▶ **Excerpts from a dataset**:
● ● ●
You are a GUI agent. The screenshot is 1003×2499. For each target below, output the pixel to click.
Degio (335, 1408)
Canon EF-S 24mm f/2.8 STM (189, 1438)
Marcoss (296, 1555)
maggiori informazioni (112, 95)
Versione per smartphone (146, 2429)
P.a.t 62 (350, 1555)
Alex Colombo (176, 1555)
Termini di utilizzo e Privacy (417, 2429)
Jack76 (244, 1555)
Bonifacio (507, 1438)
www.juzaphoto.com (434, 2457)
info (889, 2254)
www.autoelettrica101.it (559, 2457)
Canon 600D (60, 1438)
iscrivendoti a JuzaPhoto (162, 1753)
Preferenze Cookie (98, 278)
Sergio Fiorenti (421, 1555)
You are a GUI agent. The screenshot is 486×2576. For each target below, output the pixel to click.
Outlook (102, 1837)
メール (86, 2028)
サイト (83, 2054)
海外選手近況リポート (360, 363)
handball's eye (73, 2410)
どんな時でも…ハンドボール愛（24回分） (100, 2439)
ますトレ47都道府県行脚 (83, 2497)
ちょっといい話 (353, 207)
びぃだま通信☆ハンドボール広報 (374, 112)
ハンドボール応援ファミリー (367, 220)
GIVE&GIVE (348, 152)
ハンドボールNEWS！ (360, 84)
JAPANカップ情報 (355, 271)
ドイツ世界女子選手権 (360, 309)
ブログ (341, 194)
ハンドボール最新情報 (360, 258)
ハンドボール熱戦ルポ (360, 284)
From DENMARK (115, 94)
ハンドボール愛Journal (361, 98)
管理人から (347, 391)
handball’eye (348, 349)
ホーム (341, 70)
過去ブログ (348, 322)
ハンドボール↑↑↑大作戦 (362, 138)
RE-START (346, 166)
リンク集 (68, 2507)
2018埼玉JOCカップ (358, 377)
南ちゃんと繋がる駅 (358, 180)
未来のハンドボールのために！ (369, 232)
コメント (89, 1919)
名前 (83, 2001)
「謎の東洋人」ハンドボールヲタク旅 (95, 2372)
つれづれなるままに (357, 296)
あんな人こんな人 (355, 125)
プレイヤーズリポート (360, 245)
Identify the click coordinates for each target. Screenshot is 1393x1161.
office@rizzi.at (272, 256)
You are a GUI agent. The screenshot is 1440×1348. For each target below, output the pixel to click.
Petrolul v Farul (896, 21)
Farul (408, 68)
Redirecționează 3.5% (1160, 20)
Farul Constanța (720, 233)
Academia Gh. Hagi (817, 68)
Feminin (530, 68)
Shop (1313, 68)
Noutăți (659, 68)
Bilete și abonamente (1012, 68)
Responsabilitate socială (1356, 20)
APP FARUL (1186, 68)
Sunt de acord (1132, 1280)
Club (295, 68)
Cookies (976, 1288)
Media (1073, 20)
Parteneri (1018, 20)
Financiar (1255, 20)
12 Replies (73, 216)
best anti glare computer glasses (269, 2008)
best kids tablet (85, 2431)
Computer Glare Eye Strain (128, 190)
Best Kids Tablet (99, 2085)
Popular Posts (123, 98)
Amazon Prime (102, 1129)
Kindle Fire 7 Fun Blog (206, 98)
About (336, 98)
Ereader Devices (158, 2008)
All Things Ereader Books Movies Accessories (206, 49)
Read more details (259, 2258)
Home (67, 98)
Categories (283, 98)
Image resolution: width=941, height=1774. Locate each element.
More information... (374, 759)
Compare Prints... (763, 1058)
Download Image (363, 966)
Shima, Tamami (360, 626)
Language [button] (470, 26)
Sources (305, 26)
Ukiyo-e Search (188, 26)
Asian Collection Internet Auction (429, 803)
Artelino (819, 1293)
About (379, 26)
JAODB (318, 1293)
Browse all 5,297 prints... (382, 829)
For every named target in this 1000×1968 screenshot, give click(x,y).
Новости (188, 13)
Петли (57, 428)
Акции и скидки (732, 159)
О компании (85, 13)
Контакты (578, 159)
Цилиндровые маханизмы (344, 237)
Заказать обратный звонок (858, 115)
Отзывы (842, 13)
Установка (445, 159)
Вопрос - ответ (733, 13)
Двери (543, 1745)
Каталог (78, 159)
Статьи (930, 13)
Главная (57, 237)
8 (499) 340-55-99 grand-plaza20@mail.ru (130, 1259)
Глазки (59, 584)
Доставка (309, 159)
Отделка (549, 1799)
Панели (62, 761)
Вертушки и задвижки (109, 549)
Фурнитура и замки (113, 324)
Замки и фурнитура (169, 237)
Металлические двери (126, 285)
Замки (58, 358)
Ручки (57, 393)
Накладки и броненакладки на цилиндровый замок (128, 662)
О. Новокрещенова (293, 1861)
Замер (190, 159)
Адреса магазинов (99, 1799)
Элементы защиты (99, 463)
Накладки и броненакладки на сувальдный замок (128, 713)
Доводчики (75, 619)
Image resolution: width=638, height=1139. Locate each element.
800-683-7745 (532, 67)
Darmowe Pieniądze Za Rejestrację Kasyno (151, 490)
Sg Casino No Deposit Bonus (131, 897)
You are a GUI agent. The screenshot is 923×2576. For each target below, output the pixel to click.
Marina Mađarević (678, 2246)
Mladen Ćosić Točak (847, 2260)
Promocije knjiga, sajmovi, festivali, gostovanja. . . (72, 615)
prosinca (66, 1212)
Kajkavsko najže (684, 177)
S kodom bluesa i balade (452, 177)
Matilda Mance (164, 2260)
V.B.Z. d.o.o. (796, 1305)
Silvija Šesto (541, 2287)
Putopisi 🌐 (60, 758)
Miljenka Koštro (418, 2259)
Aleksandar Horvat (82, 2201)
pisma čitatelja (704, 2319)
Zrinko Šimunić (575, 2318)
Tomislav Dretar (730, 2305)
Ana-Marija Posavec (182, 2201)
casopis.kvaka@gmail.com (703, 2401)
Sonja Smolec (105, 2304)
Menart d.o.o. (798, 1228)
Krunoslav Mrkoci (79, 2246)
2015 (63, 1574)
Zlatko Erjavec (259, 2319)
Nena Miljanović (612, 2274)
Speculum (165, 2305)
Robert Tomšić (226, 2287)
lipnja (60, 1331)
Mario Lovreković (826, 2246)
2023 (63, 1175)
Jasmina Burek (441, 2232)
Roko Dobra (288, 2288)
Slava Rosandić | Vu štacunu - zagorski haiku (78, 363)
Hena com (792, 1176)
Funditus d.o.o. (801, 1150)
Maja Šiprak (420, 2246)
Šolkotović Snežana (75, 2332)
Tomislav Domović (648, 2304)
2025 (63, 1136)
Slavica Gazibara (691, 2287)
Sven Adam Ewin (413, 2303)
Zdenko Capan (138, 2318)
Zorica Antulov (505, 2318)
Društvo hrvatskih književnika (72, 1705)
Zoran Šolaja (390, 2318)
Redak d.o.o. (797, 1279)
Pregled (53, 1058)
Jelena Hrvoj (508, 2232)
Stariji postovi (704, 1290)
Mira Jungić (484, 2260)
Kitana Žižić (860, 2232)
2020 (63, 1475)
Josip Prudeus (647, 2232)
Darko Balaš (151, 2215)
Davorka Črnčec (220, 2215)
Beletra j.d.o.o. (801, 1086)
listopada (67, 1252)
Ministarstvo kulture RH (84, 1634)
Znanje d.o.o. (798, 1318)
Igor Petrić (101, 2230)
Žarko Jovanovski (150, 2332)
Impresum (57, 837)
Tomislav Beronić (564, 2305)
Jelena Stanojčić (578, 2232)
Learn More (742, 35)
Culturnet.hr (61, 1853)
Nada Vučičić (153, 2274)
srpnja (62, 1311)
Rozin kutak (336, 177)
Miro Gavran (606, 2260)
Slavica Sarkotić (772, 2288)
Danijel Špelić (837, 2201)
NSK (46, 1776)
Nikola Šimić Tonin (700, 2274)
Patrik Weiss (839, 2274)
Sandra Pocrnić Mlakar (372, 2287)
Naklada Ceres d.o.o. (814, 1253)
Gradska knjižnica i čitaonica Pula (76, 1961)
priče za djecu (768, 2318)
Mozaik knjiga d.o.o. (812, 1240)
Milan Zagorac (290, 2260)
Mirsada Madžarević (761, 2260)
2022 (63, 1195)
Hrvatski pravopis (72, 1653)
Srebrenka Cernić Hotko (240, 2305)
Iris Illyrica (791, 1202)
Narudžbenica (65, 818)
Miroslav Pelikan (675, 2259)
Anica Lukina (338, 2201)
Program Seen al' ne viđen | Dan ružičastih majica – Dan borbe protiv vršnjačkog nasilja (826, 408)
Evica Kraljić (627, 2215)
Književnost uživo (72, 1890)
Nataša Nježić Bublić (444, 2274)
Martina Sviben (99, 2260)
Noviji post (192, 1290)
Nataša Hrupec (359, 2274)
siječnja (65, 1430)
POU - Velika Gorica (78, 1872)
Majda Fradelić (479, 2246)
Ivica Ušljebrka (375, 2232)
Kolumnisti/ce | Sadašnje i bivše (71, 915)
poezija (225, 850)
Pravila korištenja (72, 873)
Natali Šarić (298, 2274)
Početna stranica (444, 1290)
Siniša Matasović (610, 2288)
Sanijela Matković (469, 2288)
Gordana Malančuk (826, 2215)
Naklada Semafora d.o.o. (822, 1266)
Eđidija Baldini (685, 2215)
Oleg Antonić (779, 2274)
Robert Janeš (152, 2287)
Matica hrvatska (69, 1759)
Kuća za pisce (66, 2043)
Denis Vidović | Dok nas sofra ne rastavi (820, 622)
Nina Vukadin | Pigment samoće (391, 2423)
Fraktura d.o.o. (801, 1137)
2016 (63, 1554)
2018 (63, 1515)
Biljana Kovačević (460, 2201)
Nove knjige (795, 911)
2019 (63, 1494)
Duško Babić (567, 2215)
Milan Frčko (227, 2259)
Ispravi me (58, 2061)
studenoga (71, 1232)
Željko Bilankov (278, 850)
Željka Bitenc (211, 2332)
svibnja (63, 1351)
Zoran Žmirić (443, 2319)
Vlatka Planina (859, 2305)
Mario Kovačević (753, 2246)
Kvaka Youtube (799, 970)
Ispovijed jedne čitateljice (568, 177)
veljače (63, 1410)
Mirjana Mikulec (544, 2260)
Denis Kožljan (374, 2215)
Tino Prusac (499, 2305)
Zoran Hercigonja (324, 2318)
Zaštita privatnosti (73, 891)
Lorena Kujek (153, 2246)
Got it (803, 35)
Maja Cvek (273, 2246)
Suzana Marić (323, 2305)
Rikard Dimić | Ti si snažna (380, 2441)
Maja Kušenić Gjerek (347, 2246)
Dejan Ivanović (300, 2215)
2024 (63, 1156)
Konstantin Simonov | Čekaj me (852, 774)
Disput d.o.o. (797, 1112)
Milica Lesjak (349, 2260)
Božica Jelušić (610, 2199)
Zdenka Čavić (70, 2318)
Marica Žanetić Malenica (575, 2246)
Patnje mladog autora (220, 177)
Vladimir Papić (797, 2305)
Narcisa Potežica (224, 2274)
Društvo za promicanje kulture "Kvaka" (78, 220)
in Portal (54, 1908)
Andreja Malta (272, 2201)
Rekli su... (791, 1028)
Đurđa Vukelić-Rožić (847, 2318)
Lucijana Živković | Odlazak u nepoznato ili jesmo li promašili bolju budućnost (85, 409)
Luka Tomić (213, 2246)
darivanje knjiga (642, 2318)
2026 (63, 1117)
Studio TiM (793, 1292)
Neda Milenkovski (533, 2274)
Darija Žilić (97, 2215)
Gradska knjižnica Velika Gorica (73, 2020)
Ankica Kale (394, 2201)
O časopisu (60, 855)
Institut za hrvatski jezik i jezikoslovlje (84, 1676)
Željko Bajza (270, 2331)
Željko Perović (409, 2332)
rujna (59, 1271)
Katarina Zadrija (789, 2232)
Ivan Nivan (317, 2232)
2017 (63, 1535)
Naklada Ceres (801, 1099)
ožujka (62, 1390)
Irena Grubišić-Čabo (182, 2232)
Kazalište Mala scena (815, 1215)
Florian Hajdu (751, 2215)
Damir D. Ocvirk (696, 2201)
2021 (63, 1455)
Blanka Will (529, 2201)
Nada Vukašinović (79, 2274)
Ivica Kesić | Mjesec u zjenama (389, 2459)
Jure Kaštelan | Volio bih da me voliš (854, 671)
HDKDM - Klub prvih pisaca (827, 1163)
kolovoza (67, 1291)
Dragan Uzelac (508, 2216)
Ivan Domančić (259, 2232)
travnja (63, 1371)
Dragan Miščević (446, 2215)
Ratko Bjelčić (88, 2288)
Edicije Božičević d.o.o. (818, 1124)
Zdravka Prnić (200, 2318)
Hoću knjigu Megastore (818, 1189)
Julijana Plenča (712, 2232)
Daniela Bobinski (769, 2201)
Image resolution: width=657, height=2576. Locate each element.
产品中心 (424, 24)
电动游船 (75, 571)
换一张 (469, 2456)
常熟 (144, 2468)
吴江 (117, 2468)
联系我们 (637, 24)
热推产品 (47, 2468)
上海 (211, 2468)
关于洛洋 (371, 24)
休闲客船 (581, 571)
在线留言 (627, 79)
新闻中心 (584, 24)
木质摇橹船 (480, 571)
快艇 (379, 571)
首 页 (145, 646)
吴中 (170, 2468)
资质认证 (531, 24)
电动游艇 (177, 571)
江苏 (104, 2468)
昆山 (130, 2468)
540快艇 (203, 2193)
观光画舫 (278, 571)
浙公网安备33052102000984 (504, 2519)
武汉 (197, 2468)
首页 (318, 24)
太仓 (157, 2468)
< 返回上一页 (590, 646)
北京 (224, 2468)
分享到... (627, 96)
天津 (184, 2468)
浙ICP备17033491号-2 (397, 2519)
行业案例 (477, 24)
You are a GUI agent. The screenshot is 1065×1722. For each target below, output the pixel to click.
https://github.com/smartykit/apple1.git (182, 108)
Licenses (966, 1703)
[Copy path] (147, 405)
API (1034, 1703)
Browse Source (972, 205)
● ● ●
▶ **WORK ORDER**:
Starting at the first line of the data above, please restate word for word every line up to and including the one that holds "ブログ (341, 194)", and add nothing else.

▶ **PROBLEM SOLUTION**:
You are a GUI agent. The screenshot is 1003×2499. For each target below, output the pixel to click.
Degio (335, 1408)
Canon EF-S 24mm f/2.8 STM (189, 1438)
Marcoss (296, 1555)
maggiori informazioni (112, 95)
Versione per smartphone (146, 2429)
P.a.t 62 (350, 1555)
Alex Colombo (176, 1555)
Termini di utilizzo e Privacy (417, 2429)
Jack76 (244, 1555)
Bonifacio (507, 1438)
www.juzaphoto.com (434, 2457)
info (889, 2254)
www.autoelettrica101.it (559, 2457)
Canon 600D (60, 1438)
iscrivendoti a JuzaPhoto (162, 1753)
Preferenze Cookie (98, 278)
Sergio Fiorenti (421, 1555)
You are a GUI agent. The screenshot is 486×2576. For each target below, output the pixel to click.
Outlook (102, 1837)
メール (86, 2028)
サイト (83, 2054)
海外選手近況リポート (360, 363)
handball's eye (73, 2410)
どんな時でも…ハンドボール愛（24回分） (100, 2439)
ますトレ47都道府県行脚 (83, 2497)
ちょっといい話 (353, 207)
びぃだま通信☆ハンドボール広報 (374, 112)
ハンドボール応援ファミリー (367, 220)
GIVE&GIVE (348, 152)
ハンドボールNEWS！ (360, 84)
JAPANカップ情報 (355, 271)
ドイツ世界女子選手権 (360, 309)
ブログ (341, 194)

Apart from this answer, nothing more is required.